Massimo Urbani, orgoglio di un quartiere

Massimo Urbani è stato uno dei maggiori interpreti del jazz a livello nazionale. Il suo immenso talento fu riconosciuto ed apprezzato dai più grandi maestri italiani ed internazionali. In Italia suonò nei più importanti festival jazz e collaborò con moltissimi artisti. Inoltre la sua interpretazione di Everything Happens To Me, dall’album The Blessing, è considerata la migliore mai realizzata.

Fin da giovane, però, iniziarono a manifestarsi in lui i primi sintomi di quel disagio esistenziale che lo avrebbe condotto lentamente all’autodistruzione. Consumato da alcool e droghe, morì il 23 giugno 1993 per un collasso cardiocircolatorio.

In suo onore fu istituito nel 1996 il Premio internazionale Massimo Urbani, riconoscimento sacrosanto a colui che aveva contribuito ad aprire una strada imponendosi come protagonista di un genere che a partire dagli Anni ’70 iniziò ad essere apprezzato anche dal grande pubblico e studiato nei conservatori da una generazione di ragazzi che in esso vedeva un canale di sfogo più colto del rock per manifestare la propria protesta giovanile. Forse perché già allora il rock aveva perso la sua spinta propulsiva e iniziava a ripiegarsi su se stesso. E allora c’era bisogno di nuovi sbocchi.
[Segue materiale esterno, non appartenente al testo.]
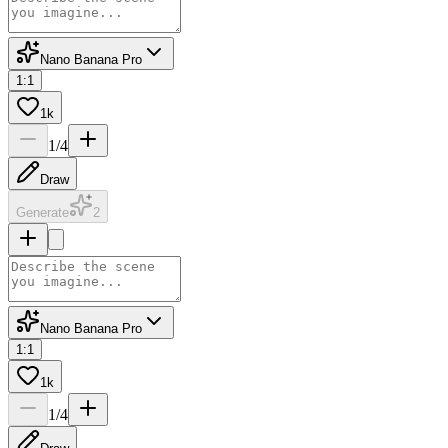
Nano Banana Pro
1:1
1k
1
/
4
Draw
Generate
2
Nano Banana Pro
1:1
1k
1
/
4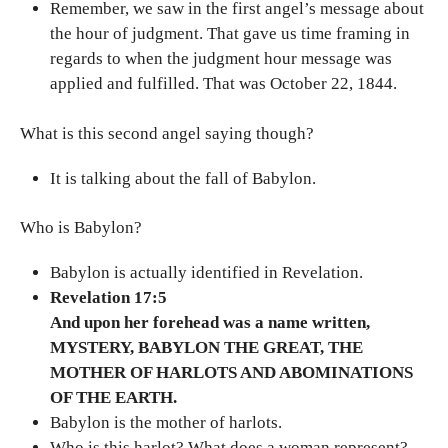
Remember, we saw in the first angel’s message about
the hour of judgment. That gave us time framing in
regards to when the judgment hour message was
applied and fulfilled. That was October 22, 1844.
What is this second angel saying though?
It is talking about the fall of Babylon.
Who is Babylon?
Babylon is actually identified in Revelation.
Revelation 17:5
And upon her forehead was a name written,
MYSTERY, BABYLON THE GREAT, THE
MOTHER OF HARLOTS AND ABOMINATIONS
OF THE EARTH.
Babylon is the mother of harlots.
Who is this harlot? What does a woman represent?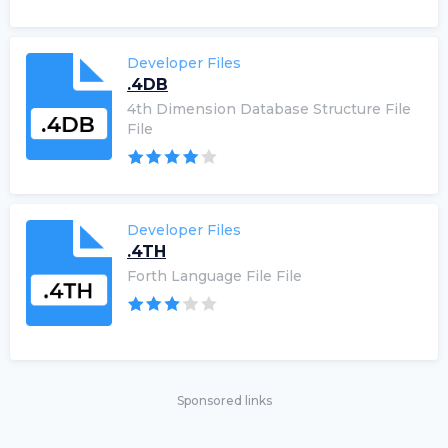
Developer Files
.4DB
4th Dimension Database Structure File
File
Developer Files
.4TH
Forth Language File File
Sponsored links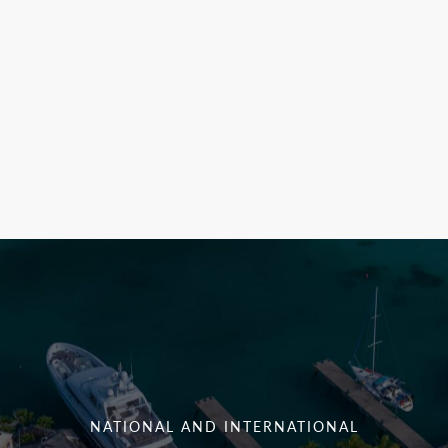
NATIONAL AND INTERNATIONAL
Urbani fu uno dei precursori e Monte Mario uno dei laboratori in cui quella rivoluzione veniva sperimentata. Il sassofonista era solo la punta dell’iceberg di una scena in costante fermento e il quartiere, quell’anima jazz non l’ha mai smarrita. Così come non ha mai smarrito il patrimonio di storie, percorsi, aneddoti e personaggi che a quell’anima erano e sono legati. Quanto forte ancora lo vedremo nel weekend ma è lecito aspettarsi che, ancora una volta, passato e presente si rincorreranno per ritrovarsi uniti in un solo istante.